[Date Prev][Date Next][Thread Prev][Thread Next]
[Date Index]
[Thread Index]
- Subject: Re: LuaJIT performance query
- From: "Vyacheslav Egorov" <mister.aleph@...>
- Date: Sun, 15 Jun 2008 23:08:33 +0700
Mike, your response is insightfull as always. It seems that I need:
(a) to think before saying anything (b) to educate myself a little
before talking about compilers.
Yes, I see now that there is no problem with such caching. Corner
cases can be detected either by static analysis and/or by runtime
checks and deoptimization. One can even handle coroutine.yield by
flushing cached globals.
By the way, is LuaJIT 2.0 capable of outputing correct error messages
for errors occured in optimized code (e.g. "attempt to index global
'x' a nil value")? At first glance it seems that information required
for this is the same as information required for deoptimization or
"cached globals flushing".
Also, Mike, could you please point me to some info about: typed SSA
and store sinking/load hoisting?
I heard about Michael Franz's publications on typed SSA, but now
cannot find any of them online. The same for store sinking/load
hoisting, I at first thought that these optimizations are classical
ones, but a quick look through indexes of Muchnick's and Allen's books
revealed nothing.
--
e.v.e
On Sun, Jun 15, 2008 at 9:38 PM, Mike Pall <mikelu-0806@mike.de> wrote:
> It's possible if the complex bytecode instructions are broken up
> into smaller operations. The combination of store-to-load
> forwarding (in linear control flow and across loop iterations) and
> store sinking can remove almost all redundant aggregate access.
>
> This is the same effect that traditional static compilers can
> achieve with scalar replacement of aggregates. And since alias
> analysis is much easier in Lua (no pointers) even a simplistic
> disambiguation algorithm can be far more effective.
>
> Metatables and other dynamisms pose no problem either. A direct or
> indirect metatable access is just a special load or store to the
> underlying object. If the alias analysis doesn't find a conflicting
> store inside the loop (setmetatable to the same object), it can
> safely hoist all metatable loads out of the loop. Even if it finds
> a store, it can often just forward it to the load and sink the
> store. Ditto for function environments.
>
> Dynamic code loading can introduce new closures, but the identity
> of all closures is checked anyway. If a check later fails, the
> trace will be extended with a side branch to handle the new
> closures.
>
> E.g. here's the SSA IR generated by LuaJIT 2.x for the uncached
> math.sin loop:
>
> 0004 I Knum KNUM 1
> 0005 I Knum KNUM 1000
> 0006 >P num SLOAD #2 i
> 0007 I Kstr KSTR "math"
> 0008 I Kfun KFUNC 0x8072c88
> 0009 >I fun SLOAD #0 (current closure)
> 0010 >I fun EQ 0009 0008
> 0011 I tab FLOAD 0008 cl_env getfenv()
> 0012 >I Kstr HREF 0011 0007
> 0013 >I tab HLOAD 0012 math
> 0014 I Kstr KSTR "sin"
> 0015 >I Kstr HREF 0013 0014
> 0016 >I fun HLOAD 0015 math.sin
> 0017 I Kfun KFUNC 0x80714a0
> 0018 >I fun EQ 0016 0017 check for math.sin closure identity
> 0019 num SIN 0006
> 0020 >P num SLOAD #1 s
> 0021 num ADD 0019 0020
> 0022 num ADD 0006 0004
> 0023 > num LE 0022 0005
> 0024 num PHI 0006 0022 i
> 0025 num PHI 0020 0021 s
>
> 1st column: IR instruction number (implicit SSA ref)

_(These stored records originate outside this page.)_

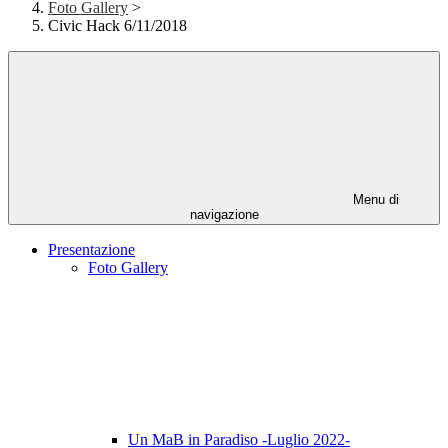
Foto Gallery
>
Civic Hack 6/11/2018
Menu di
navigazione
Presentazione
Foto Gallery
Un MaB in Paradiso -Luglio 2022-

> 2nd column: I: invariant, P: left PHI operand, >: guard.
> 3rd column: K: constant, num/str/fun/tab/...: typed IR
> 4th column: IR operation
> 5th/6th column: IR operands (SSA refs or literals)
>
> As you can see almost all operations are invariant and will be
> hoisted out of the loop. Scalar stores are implicit and not
> represented in the IR because all of them can be sunk. The only
> remaining operations inside the loop are SIN, two ADDs and a LE
> comparison. The only guard left inside the loop is the loop exit
> condition. This is the minimum number of operations -- a C compiler
> couldn't generate any better code.
>
> [ And for the specialists: no, there's no metatable lookup for the
> function environment or for the math table because the type checks
> implied by the loads suffice. If a table value is not nil, neither
> an __index nor a __newindex metamethod can ever be called. ]
>
> --Mike
>